Apa yang Dilakukan Akuntan Persediaan?

Akuntan inventaris menganalisis data inventaris untuk memastikan praktik terbaik diterapkan.

Seorang akuntan persediaan memainkan peran penting dalam menghitung nilai persediaan perusahaan. Pada dasarnya, fungsinya adalah untuk memantau kekayaan bersih barang dan memelihara catatan yang akurat setiap saat.
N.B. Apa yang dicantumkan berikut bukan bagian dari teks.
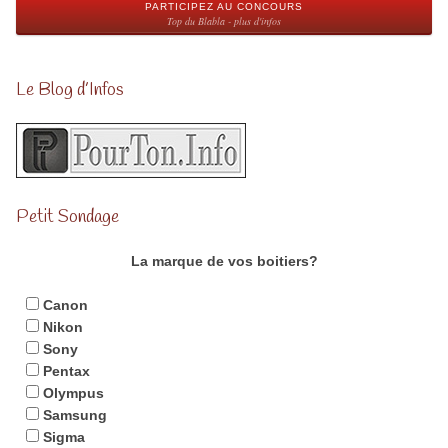
PARTICIPEZ AU CONCOURS
Top du Blabla - plus d'infos
Le Blog d’Infos
Petit Sondage
La marque de vos boitiers?
Canon
Nikon
Sony
Pentax
Olympus
Samsung
Sigma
Selain itu, individu-individu ini membantu perusahaan untuk menentukan profitabilitasnya dan memastikan laporan keuangan yang akurat. Untuk menjadi seorang akuntan persediaan, biasanya memerlukan gelar sarjana baik di bidang akuntansi atau keuangan. Beberapa tugas pekerjaan umum seseorang dalam posisi ini termasuk mengawasi penghitungan inventaris, memasukkan data inventaris, mengevaluasi laporan, memeriksa perbedaan, dan menyajikan temuan.

Salah satu tanggung jawab akuntan persediaan adalah mengawasi penghitungan persediaan.
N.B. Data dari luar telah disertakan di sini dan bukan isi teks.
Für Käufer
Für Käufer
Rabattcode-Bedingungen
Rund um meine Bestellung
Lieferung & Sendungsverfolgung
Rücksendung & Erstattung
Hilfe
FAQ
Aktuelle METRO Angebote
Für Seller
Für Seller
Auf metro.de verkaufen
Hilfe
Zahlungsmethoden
Salah satu tanggung jawab terpenting seorang akuntan persediaan adalah mengawasi penghitungan persediaan. Ini adalah proses di mana setiap item inventaris perusahaan dihitung untuk menentukan kuantitas dan nilainya. Secara umum, sebuah perusahaan diharuskan untuk melakukan setidaknya satu penghitungan persediaan dalam setahun, tetapi beberapa mungkin melakukan beberapa penghitungan.

Untuk perusahaan dengan persediaan minimal, akuntan persediaan dapat melakukan ini sendiri. Di sisi lain, perusahaan yang lebih besar dengan persediaan yang signifikan dapat menggunakan tim individu untuk proses ini. Terlepas dari jumlah persediaan, ia harus memastikan bahwa semua angka akurat.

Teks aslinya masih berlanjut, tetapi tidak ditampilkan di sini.